This is not new machinery — it falls out of flags the harness already has:

- **`-prompt` (the task) and `-workdir` (the workspace) are independent**, so a
folder that holds both its prompt and its code is a complete, isolated unit of
work; nothing leaks between folders.
- **`-verify` is per-invocation**, so each task gates on its own command — the
default `go test ./...` for a task that ships a spec, a plainer `go build ./...`
or `go vet ./...` for one that does not.
- **All runs share one `logs/runs.jsonl`** (the default `-log-dir`), and each
record's `task` field is the prompt path, so the lines stay distinguishable
without a per-folder log split.

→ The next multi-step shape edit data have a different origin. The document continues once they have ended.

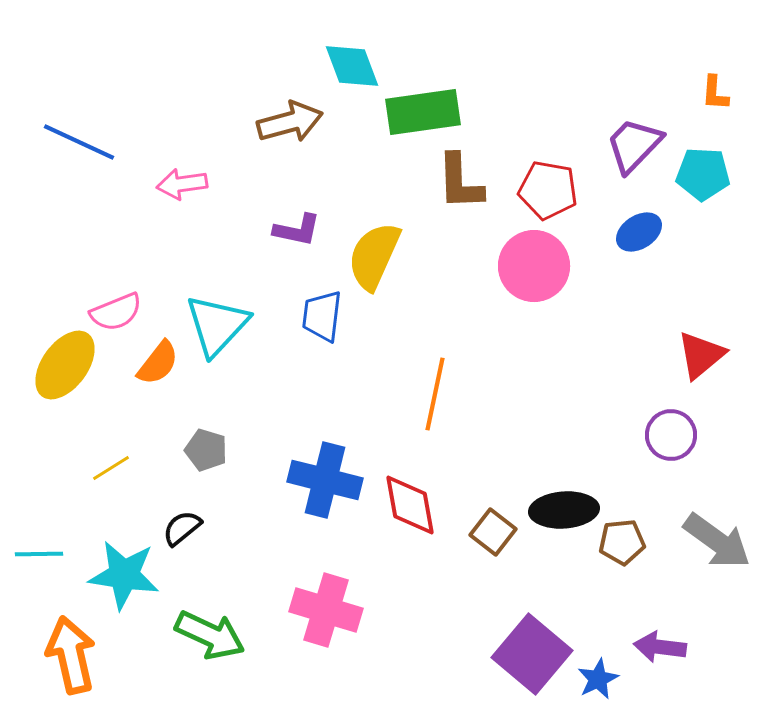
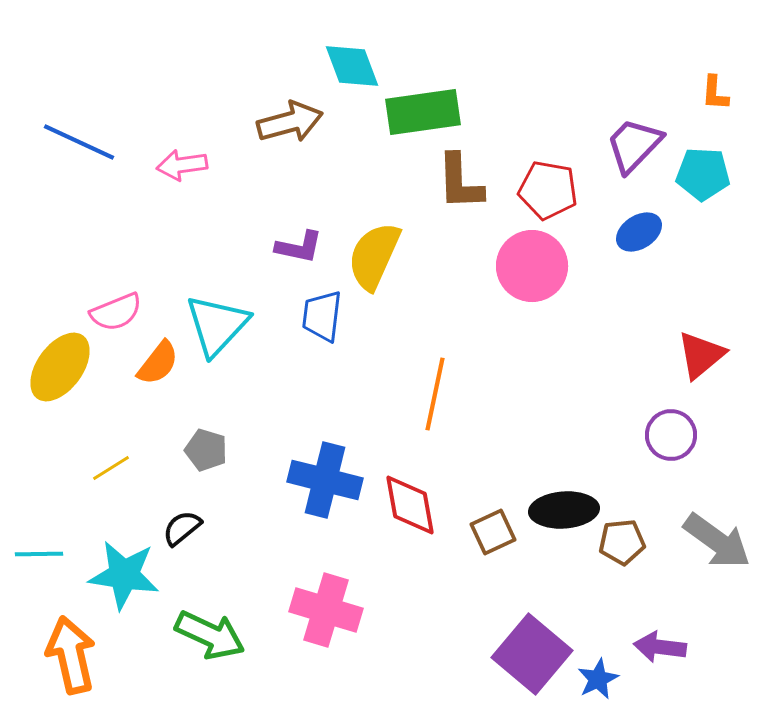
pink arrow: moved 19 px up
purple L-shape: moved 2 px right, 17 px down
pink circle: moved 2 px left
yellow ellipse: moved 5 px left, 2 px down
brown square: rotated 27 degrees clockwise
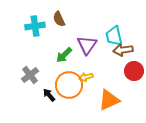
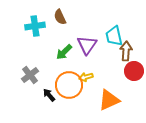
brown semicircle: moved 1 px right, 2 px up
brown arrow: moved 3 px right, 1 px down; rotated 102 degrees clockwise
green arrow: moved 3 px up
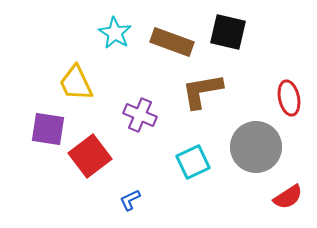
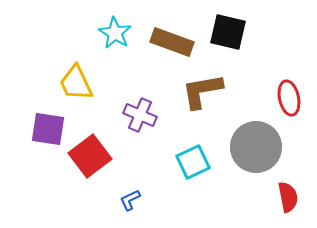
red semicircle: rotated 68 degrees counterclockwise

Launch them from the same directory so the log
collects in one place.

Two things to keep right: give each folder its **own `go.mod`** so its
`go test ./...` is scoped to that task alone, and remember that a non-`go test`
`-verify` falls back to an **exit-status-only** check — it confirms the command
exited 0, not that the work is correct (see the gate caveats in
[CLAUDE.md](CLAUDE.md)).

## Examples

Run a bundled example — this wipes `./sandbox`, copies the seed in, and runs the
harness against it (extra flags are forwarded):

```bash
go run ./cmd/example reverse # rune-aware string reversal — smallest end-to-end check
go run ./cmd/example calc # arithmetic evaluator: lexer → parser → eval
go run ./cmd/example todo # htmx web app: net/http + html/template + embed
go run ./cmd/example graphkit # six-package graph algorithms library
go run ./cmd/example apikit # modular JSON HTTP API (5 packages) — built for multi-pass runs
go run ./cmd/example datakit # five independent container packages — flat control for the stagnation study
go run ./cmd/example pipeline # context-aware concurrent fan-out/fan-in — first concurrency example
go run ./cmd/example stuck # adversarial: unsatisfiable test, exercises the stagnation guard
```

Each example is a `PROMPT.md` plus a `workspace/` seed that ships the spec (a
test) but no implementation. Every seed is its own Go module, so an
unimplemented seed never reddens the repo's own `go test ./...`. Full catalogue
and details: [examples/README.md](examples/README.md).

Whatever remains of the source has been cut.